AVL trees are height-balanced 1-trees.
For each node, the difference in
height of the left and right subtrees
is at most 1.
It is known that in an AVL tree,
overall height never exceeds
1.45*log(N). (The math required to
get an average figure is difficult.
Empirical studies put the average
height close to log(N). (The logs
mentioned above are base-2.)
A "three-way switch" is required for
each node -- to tell if the subtrees
are equal in height, or which of the
left or right is higher. The scheme
can be implemented with as few as two
bits. We will denote the balance
values as 0, -1, and +1, representing
respectively balanced node, one that
is "heavy" on the left, and one that
is "heavy" on the right.
In an AVL tree, insertion starts
normally. Afterwards, manipulations
called "rotations" are done if
necessary to keep the tree from
getting too far out of balance.
When inserting, the notion of the
"pivot node" of the insertion operation
is an important concept.
DEF: the pivot node P of a new node N
that is being inserted into an AVL
tree: P is the imbalanced node on the
search path from the root to N that is
furthest from the root.
Note: above when we refer to
"imbalanced" we are talking about the
states of the nodes before the new
node N is inserted into the tree.
It is possible that there is no pivot
node. It is possible that all the
nodes on the search path for N are
balanced.
Insertion into an AVL tree can be
broken into three cases. The first
two do not require that any rotations
be done. In the third case, a
rotation is always required.
Case 1: no pivot node -- in this case
the insertion is done and the "balance
bits" are adjusted in the tree in all
the nodes on the path from the new
node up to the root. Every node
reached from the left receives a
balance of "-1" (left is higher), and
every node reached from the right
receives a balance of "+1" (right is
higher). Note that the work for the
insertion remains O(logN), where N is
the number of elements in the tree.
Case 2: a pivot node exists and the
new node gets inserted on the short
side of the pivot. In this case
balance bits need to be adjusted only
from the new node up to the pivot.
The algorithm is as in Case 1 -- add 1
when coming up from the right, and
subtract 1 when coming up from the
left. In this case, the pivot will
change from +1 or -1 to 0.
Case 3: a pivot exists and the new
node gets inserted on the high side of
the pivot node. This configuration
initially violates the balance
property of the AVL tree and a rotation
must be done to balance the tree.
Four different "rotations" are used:
single left rotation, single right
rotation, double left rotation, and
double right rotation.
These rotations are all simple
variations of the same thing.
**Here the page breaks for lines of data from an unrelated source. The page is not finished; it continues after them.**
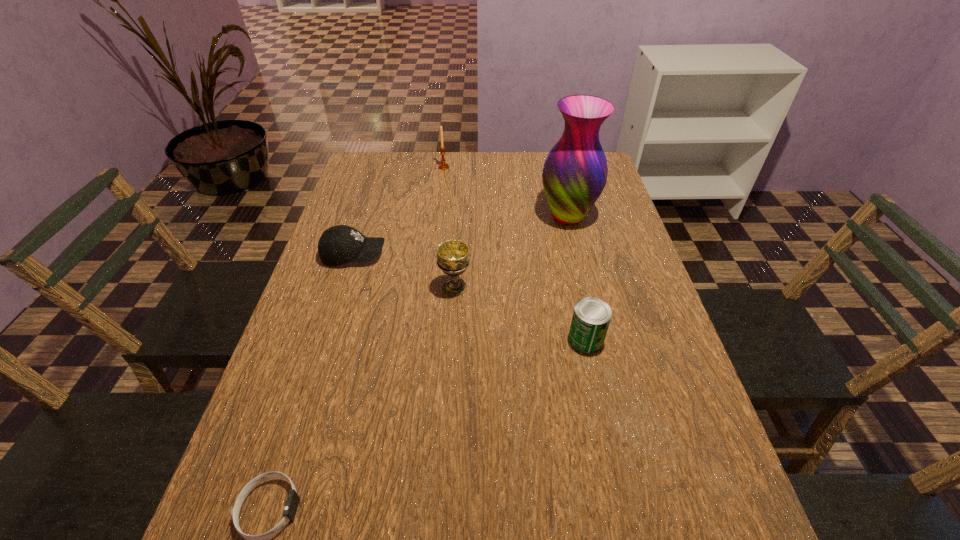 I want to click on vacant area that lies between the can and the fifth nearest object, so click(x=577, y=278).

Find the location of a particular element. This screenshot has width=960, height=540. free space between the baseball cap and the fourth object from right to left is located at coordinates (398, 211).

The image size is (960, 540). I want to click on vacant region between the baseball cap and the farthest object, so click(398, 211).

Find the location of a particular element. The width and height of the screenshot is (960, 540). empty space between the vase and the fifth shortest object is located at coordinates (506, 192).

Where is `vacant point located between the baseball cap and the chalice`? The image size is (960, 540). vacant point located between the baseball cap and the chalice is located at coordinates (404, 271).

I want to click on empty space that is in between the second nearest object and the fourth object from right to left, so click(x=515, y=253).

You are a GUI agent. You are given a task and a screenshot of the screen. Output one action in this format:
    pyautogui.click(x=<x>, y=<y>)
    Task: Click on the blank region between the farthest object and the can
    The width and height of the screenshot is (960, 540).
    Given the screenshot: What is the action you would take?
    pyautogui.click(x=515, y=253)

You are a GUI agent. You are given a task and a screenshot of the screen. Output one action in this format:
    pyautogui.click(x=<x>, y=<y>)
    Task: Click on the fifth closest object relative to the candle_holder
    This screenshot has width=960, height=540.
    Given the screenshot: What is the action you would take?
    tap(293, 498)

Identify the location of object that is the second closest to the tallest object. (443, 166).

In order to click on free space in the image that satisfies the following two spatial constraints: 1. on the front-facing side of the baseball cap; 2. on the right side of the chalice in this screenshot , I will do `click(344, 287)`.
The
left and right versions are mirror
images of each other. Furthermore,
the double rotations can be decomposed
and seen to be the result of doing two
single rotations. A first single
rotation is done in one direction at a
lower level. Next a second single
rotation in the opposite direction is
done at the level of the pivot.
After a rotation is done, some balance
bits have to be adjusted. At most one
rotation is required to balance the
tree after doing an insertion. The
total work involved is O(log(N)).
The general methods for doing
rotations can be described using
example AVL trees of height 5 or
more. The actions required to rotate
in height 3 or 4 AVL trees are
somewhat special, but easy to figure
out.
Deletion of a node from an AVL tree
can require more than one rotation.
In fact, up to log(N) rotations may be
required. This case occurs when
deleting the leftmost node of a
Fibonacci tree. In this case, a
rotation has to be done through each
node on the path up from the deleted
node to the root.
However in large AVL trees studied
empirically, only approximately 0.214
rotations per deletion were required
and 0.465 per insertion.
Implementation of AVL trees is
complex. For moderate data sizes with
random insertion and deletion orders
the binary search tree is preferable
because of lower overhead.
For disk-based applications, B-trees
are preferred.